Serial port resources

This page includes various C programs and utilities that I've written over the years to help me manage serial ports on our machines. Most of this stuff will work on any Unix machine, but I have developed it on Suns (SunOS4, Solaris2), so you may need to do a little bit of porting in some cases.

printfile is a program I wrote to enable me to test serial printers. It sets the serial speed to 38400 by default. Optionally, you can set the port to 19200 or 9600 bps with switches. It takes the first non-baud argument as the port, and the second as the file, and then sends the file to the port specified. It provides an example of how to set the baud rate, and a minimum amount of line conditioning you could set for a serial printer and still have it print.

upsprobe shows an example of how to modify RS-232 lines directly via IOCTL. It allows you to toggle the various common RS-232 lines and test how a device behaves in their presence. As the name suggests, I designed it to help test some APC UPS's. We bought the plug + play variety at a significantly cheaper price, and I used this program to reverse engineer the response of the UPS so that we could use it to automatically shut down sun workstations after the power has been off for a while (and then automatically come back on when the power comes back up). (see ups for more information, and the software we use.)

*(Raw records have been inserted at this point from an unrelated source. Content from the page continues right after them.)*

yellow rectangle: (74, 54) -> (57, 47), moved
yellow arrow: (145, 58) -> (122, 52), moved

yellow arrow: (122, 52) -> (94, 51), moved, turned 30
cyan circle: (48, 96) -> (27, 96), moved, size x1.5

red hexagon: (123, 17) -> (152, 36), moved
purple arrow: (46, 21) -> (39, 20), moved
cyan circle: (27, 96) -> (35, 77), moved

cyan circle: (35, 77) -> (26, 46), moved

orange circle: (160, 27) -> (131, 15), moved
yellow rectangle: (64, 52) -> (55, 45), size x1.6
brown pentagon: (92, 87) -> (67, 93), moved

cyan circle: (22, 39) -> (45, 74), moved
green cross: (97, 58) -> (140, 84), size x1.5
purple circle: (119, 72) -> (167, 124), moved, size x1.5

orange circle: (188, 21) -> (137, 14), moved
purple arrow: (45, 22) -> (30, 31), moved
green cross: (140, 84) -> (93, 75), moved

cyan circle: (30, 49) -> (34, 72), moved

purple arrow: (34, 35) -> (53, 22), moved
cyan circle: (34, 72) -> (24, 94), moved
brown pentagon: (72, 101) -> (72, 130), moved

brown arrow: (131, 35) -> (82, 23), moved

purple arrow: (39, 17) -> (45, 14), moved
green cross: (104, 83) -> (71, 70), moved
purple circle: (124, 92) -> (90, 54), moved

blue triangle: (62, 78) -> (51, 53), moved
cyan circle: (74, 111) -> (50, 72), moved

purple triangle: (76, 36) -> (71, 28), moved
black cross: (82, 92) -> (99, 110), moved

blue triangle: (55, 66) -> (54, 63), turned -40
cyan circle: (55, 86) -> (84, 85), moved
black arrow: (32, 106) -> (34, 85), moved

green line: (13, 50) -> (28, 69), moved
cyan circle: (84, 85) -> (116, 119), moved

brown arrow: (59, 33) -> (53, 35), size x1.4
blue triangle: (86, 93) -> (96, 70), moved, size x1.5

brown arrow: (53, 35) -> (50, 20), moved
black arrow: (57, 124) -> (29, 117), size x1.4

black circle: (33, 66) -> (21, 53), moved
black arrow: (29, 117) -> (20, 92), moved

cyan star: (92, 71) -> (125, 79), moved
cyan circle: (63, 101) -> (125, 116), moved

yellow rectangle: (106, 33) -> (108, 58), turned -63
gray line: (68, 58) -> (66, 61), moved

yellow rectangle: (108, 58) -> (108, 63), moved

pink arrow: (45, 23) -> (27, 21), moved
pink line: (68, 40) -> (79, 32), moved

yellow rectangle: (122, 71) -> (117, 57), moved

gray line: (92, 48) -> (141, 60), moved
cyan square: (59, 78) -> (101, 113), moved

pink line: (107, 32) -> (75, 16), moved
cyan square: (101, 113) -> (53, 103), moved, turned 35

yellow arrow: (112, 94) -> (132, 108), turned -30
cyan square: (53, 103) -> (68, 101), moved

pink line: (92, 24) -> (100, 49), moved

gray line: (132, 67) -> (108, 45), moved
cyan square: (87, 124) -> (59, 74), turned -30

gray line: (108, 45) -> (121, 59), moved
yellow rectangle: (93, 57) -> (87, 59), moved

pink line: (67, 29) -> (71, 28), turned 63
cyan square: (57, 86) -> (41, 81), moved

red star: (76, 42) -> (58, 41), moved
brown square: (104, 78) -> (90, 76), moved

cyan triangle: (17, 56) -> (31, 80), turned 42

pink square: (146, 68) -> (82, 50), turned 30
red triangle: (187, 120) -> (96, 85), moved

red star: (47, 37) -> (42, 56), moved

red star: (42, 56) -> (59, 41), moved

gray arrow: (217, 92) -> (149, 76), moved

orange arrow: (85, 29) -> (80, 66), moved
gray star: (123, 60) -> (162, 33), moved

While upsprobe lets you set and toggle the RS-232 lines, upsstat provides a nice tabular output of the same at 1 second intervals.

termio.c is a simple little program that just prints the current IO in octal for a tty. Give it the argument of your current tty to see what is set and what isn't. termio `tty` is a good example.

stermio.c is a program that could be used to reset your terminal settings to a reasonable default in an emergency. It's a little bit more radical than an stty sane. I've used it on a couple of occassions on a remote dial-up when I've been fiddling too much with my term settings and things get way out of hand. This program assumes you're on a standard 24 line VT-100 style terminal.